One Way with Two Directions

A sermon based upon Luke 24: 44-53
Dr. Charles J. Tomlin
The Ascension of Our Lord
Flat Rock-Zion Baptist Partnership

Today’s text has a rather “strange” ending, if you can call it an “ending” at all.

The Resurrected Jesus has just explained his death and resurrection to his disciples, then charged them to go and preach repentance and forgiveness to all nations.    Now, in verse 51, we read that “while he blessed them, he withdrew from them and was carried up into heaven.”  

It is strange enough to grasp this description of Jesus being “carried up” into heaven (carried by whom, angels?), but the text becomes even stranger when it says in verse 52, that after this, the disciples of Jesus “returned to Jerusalem with great joy.”   Why are these disciples overjoyed that the Jesus they have come to know and love is now leaving them?  Is this a rather strange joy?   

There are all sorts of “strange” parts of the Scripture.  By strange, I’m referring to moments in the Bible which are out of the ordinary for us, which shock our sensitivities and our normal way of thinking.   Just reflect on the text where Jesus says, that unless you “hate your father and mother”, you can’t be his disciple.  Or what about that other text where Jesus says, “If your right eye offends you, pluck it out?” 

I don’t think any of take Jesus’ literally in either of these texts, but we still must take him seriously.  We do know that in order to be an adult in this world, we must move from “obeying” our parents to “honoring” our parents while being our own person.  We also know that there are “pains” in this world that are worse than physical pains.  Jesus is not literally given us commands, but describing spiritual wisdom we could not otherwise grasp, unless it came up and grabbed us.  

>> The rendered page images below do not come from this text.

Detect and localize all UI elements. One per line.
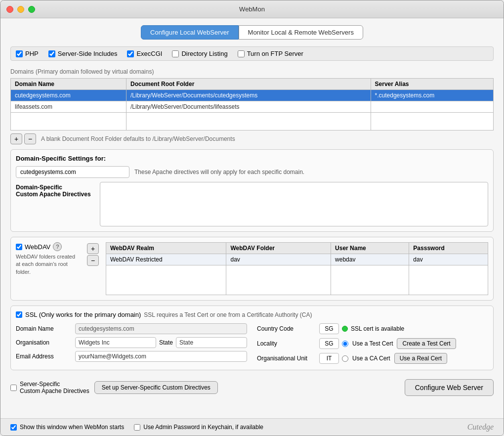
setup-directives-button[interactable]: Set up Server-Specific Custom Directives bbox=[94, 381, 218, 394]
apache-note: These Apache directives will only apply … bbox=[134, 169, 304, 175]
status-bar: Show this window when WebMon starts Use … bbox=[0, 418, 504, 436]
ssl-org-row: Organisation State bbox=[16, 337, 247, 348]
close-button[interactable] bbox=[6, 6, 13, 13]
table-row[interactable] bbox=[11, 113, 494, 131]
webdav-table: WebDAV Realm WebDAV Folder User Name Pas… bbox=[106, 242, 488, 295]
admin-checkbox-item[interactable]: Use Admin Password in Keychain, if avail… bbox=[134, 424, 263, 431]
ssl-org-input[interactable] bbox=[75, 337, 156, 348]
use-test-cert-radio[interactable] bbox=[342, 341, 348, 347]
remove-webdav-button[interactable]: − bbox=[87, 255, 99, 266]
use-ca-cert-label: Use a CA Cert bbox=[352, 355, 390, 362]
remove-domain-button[interactable]: − bbox=[24, 133, 36, 144]
table-row[interactable] bbox=[106, 265, 488, 295]
ssl-orgunit-label: Organisational Unit bbox=[257, 355, 316, 362]
domains-label: Domains (Primary domain followed by virt… bbox=[10, 68, 494, 75]
show-checkbox[interactable] bbox=[10, 424, 17, 431]
col-domain: Domain Name bbox=[11, 79, 126, 90]
domains-section: Domains (Primary domain followed by virt… bbox=[10, 68, 494, 144]
server-specific-label: Server-SpecificCustom Apache Directives bbox=[20, 381, 89, 394]
webdav-controls-row: WebDAV ? WebDAV folders created at each … bbox=[16, 242, 488, 295]
webdav-password: dav bbox=[409, 254, 488, 265]
ssl-country-input[interactable] bbox=[319, 323, 339, 334]
ssl-ca-cert-row: Use a CA Cert Use a Real Cert bbox=[342, 353, 447, 364]
ssl-country-label: Country Code bbox=[257, 325, 316, 332]
ssi-checkbox-item[interactable]: Server-Side Includes bbox=[48, 50, 118, 57]
ssl-left-fields: Domain Name Organisation State Email Add… bbox=[16, 323, 247, 365]
webdav-checkbox-row: WebDAV ? bbox=[16, 242, 80, 251]
php-checkbox-item[interactable]: PHP bbox=[16, 50, 39, 57]
webdav-help-button[interactable]: ? bbox=[53, 242, 62, 251]
create-test-cert-button[interactable]: Create a Test Cert bbox=[397, 338, 456, 349]
domain-input-row: These Apache directives will only apply … bbox=[16, 166, 488, 178]
col-webdav-password: Passsword bbox=[409, 243, 488, 254]
server-alias bbox=[371, 101, 493, 113]
content-area: Configure Local WebServer Monitor Local … bbox=[0, 18, 504, 418]
dirlisting-checkbox-item[interactable]: Directory Listing bbox=[172, 50, 227, 57]
table-row[interactable]: lifeassets.com /Library/WebServer/Docume… bbox=[11, 101, 494, 113]
tab-monitor[interactable]: Monitor Local & Remote WebServers bbox=[239, 25, 363, 40]
ftpserver-checkbox[interactable] bbox=[238, 50, 245, 57]
ssl-locality-input[interactable] bbox=[319, 338, 339, 349]
ssl-checkbox[interactable] bbox=[16, 311, 22, 318]
execcgi-checkbox-item[interactable]: ExecCGI bbox=[127, 50, 162, 57]
minimize-button[interactable] bbox=[17, 6, 24, 13]
server-specific-checkbox-item[interactable]: Server-SpecificCustom Apache Directives bbox=[10, 381, 89, 394]
add-domain-button[interactable]: + bbox=[10, 133, 22, 144]
ssl-right-fields: Country Code SSL cert is available Local… bbox=[257, 323, 488, 365]
use-real-cert-button[interactable]: Use a Real Cert bbox=[394, 353, 447, 364]
show-label: Show this window when WebMon starts bbox=[20, 424, 124, 431]
cutedge-logo: Cutedge bbox=[467, 423, 494, 432]
server-specific-checkbox[interactable] bbox=[10, 385, 17, 391]
webdav-description: WebDAV folders created at each domain's … bbox=[16, 253, 80, 276]
ssl-domain-label: Domain Name bbox=[16, 325, 75, 332]
webdav-realm: WebDAV Restricted bbox=[106, 254, 226, 265]
add-remove-row: + − A blank Document Root Folder default… bbox=[10, 133, 494, 144]
main-window: WebMon Configure Local WebServer Monitor… bbox=[0, 0, 504, 436]
domain-specific-section: Domain-Specific Settings for: These Apac… bbox=[10, 149, 494, 232]
ssl-header: SSL (Only works for the primary domain) … bbox=[16, 311, 488, 318]
domain-specific-label: Domain-Specific Settings for: bbox=[16, 155, 488, 162]
col-root: Document Root Folder bbox=[126, 79, 371, 90]
ssl-test-cert-row: Use a Test Cert Create a Test Cert bbox=[342, 338, 456, 349]
ssl-state-input[interactable] bbox=[176, 337, 247, 348]
admin-label: Use Admin Password in Keychain, if avail… bbox=[143, 424, 263, 431]
dirlisting-checkbox[interactable] bbox=[172, 50, 179, 57]
ssl-available-icon bbox=[342, 326, 348, 332]
add-webdav-button[interactable]: + bbox=[87, 243, 99, 254]
show-checkbox-item[interactable]: Show this window when WebMon starts bbox=[10, 424, 124, 431]
use-ca-cert-radio[interactable] bbox=[342, 355, 348, 362]
ssi-checkbox[interactable] bbox=[48, 50, 55, 57]
domain-specific-input[interactable] bbox=[16, 166, 129, 178]
feature-checkboxes: PHP Server-Side Includes ExecCGI Directo… bbox=[10, 46, 494, 61]
ssl-domain-input[interactable] bbox=[75, 323, 247, 334]
table-row[interactable]: cutedgesystems.com /Library/WebServer/Do… bbox=[11, 90, 494, 101]
dirlisting-label: Directory Listing bbox=[181, 50, 227, 57]
traffic-lights bbox=[6, 6, 35, 13]
ssl-email-input[interactable] bbox=[75, 351, 247, 362]
ssl-email-row: Email Address bbox=[16, 351, 247, 362]
execcgi-checkbox[interactable] bbox=[127, 50, 134, 57]
maximize-button[interactable] bbox=[28, 6, 35, 13]
ssl-orgunit-input[interactable] bbox=[319, 353, 339, 364]
bottom-section: Server-SpecificCustom Apache Directives … bbox=[10, 375, 494, 400]
configure-web-server-button[interactable]: Configure Web Server bbox=[405, 379, 494, 396]
ssl-domain-row: Domain Name bbox=[16, 323, 247, 334]
ssl-label: SSL (Only works for the primary domain) bbox=[25, 311, 141, 318]
ssl-orgunit-row: Organisational Unit Use a CA Cert Use a … bbox=[257, 353, 488, 364]
directives-textarea[interactable] bbox=[100, 182, 488, 226]
ftpserver-checkbox-item[interactable]: Turn on FTP Server bbox=[238, 50, 303, 57]
ssl-note: SSL requires a Test Cert or one from a C… bbox=[144, 311, 312, 318]
doc-root: /Library/WebServer/Documents/lifeassets bbox=[126, 101, 371, 113]
admin-checkbox[interactable] bbox=[134, 424, 140, 431]
ssl-section: SSL (Only works for the primary domain) … bbox=[10, 305, 494, 370]
execcgi-label: ExecCGI bbox=[136, 50, 162, 57]
ssl-locality-label: Locality bbox=[257, 340, 316, 347]
webdav-folder: dav bbox=[226, 254, 331, 265]
table-row[interactable]: WebDAV Restricted dav webdav dav bbox=[106, 254, 488, 265]
ssl-email-label: Email Address bbox=[16, 353, 75, 360]
php-checkbox[interactable] bbox=[16, 50, 23, 57]
col-webdav-user: User Name bbox=[331, 243, 409, 254]
domain-hint: A blank Document Root Folder defaults to… bbox=[41, 135, 235, 142]
webdav-checkbox[interactable] bbox=[16, 244, 22, 250]
tab-configure[interactable]: Configure Local WebServer bbox=[141, 25, 238, 40]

One the “strangest” of all Bible stories is the story of God’s request for Abraham to sacrifice his son, Isaac.  Even though God stops the “follow-through”, one still wonders “how could God dare suggest a father to give up his own son?   You might never understand such a text until you see a parent so focused or obsessed with their child, the child ends up spoiled and all hope of a future is lost.   Now, this text is not so far-fetched.  It even comes into more focus, when we realize Abraham is no ordinary father of faith, and this is no ordinary son, but the son of the promise.  While still “strange” in our minds, we can see why Abraham as the father of faith needed to keep his focus on the God of the promise, not just his child of the promise.

The Ascension is also a very strange part of gospel story.   It is often omitted from the original formula of preaching Jesus’ death, burial and resurrection (1 Cor. 15: 4) and even Mel Gibson left it out of his movie, The Passion.   Perhaps for many, the Ascension is kind of like a less than dramatic, even “unnecessary” ending to a very dramatic movie having trouble finding a place to land.   But in reality, when you grasp it’s truth, the “Ascension” is actually more like the gospel needing to find a place to launch, rather than a place to land.   With the Ascension the gospel takes off, not into “never-never land” but into the “real world” of you and me.  The Ascension is where the story of Jesus, turns from being just a story going in one direction---needing an ending, into a story that now goes in two directions---so that it finds a beginning in our own lives.   What you don’t find in the Bible or in your own life is a “failure to launch.”   You want a story that takes you to new horizons, new possibilities and gives you new directions for your life.  

FROM JESUS WHO IS SOMEWHERE TO JESUS WHO IS EVERYWHERE
The first ‘new’ direction of the gospel in the Ascension of Jesus is that Jesus changes.  Jesus is no longer  the man from Nazareth or a man of mere history, but from now own Jesus is the son, who is “seated at the (Father’s) right hand of power” (Matthew 26:64) or as Paul wrote, “seated at his right hand in the heavenly places” (Eph. 1.20).  

What is very easily grasped from this ancient biblical language is the old world understanding of kings and their absolute authority.  If the Bible were being written today, I doubt that it would use such language to describe God’s power in this way (The Ascension of Jesus into heaven does sound a lot like the Ascension of a King to his throne, doesn’t it?)    But what we must keep in mind is that the “ascension” of Jesus to the Father’s right hand of “power” is an ascension to a very different kind of “power” in the heavens just like the cross is a very different kind of “victory” in the world.   In Jesus we are not talking about the kind of power than makes people do what the king wants or wishes, but we are talking about the kind of “power” which enables people to do what they need to do—in order to live, in order to be saved, and in order to be “empowered” with a power that is beyond their own strength.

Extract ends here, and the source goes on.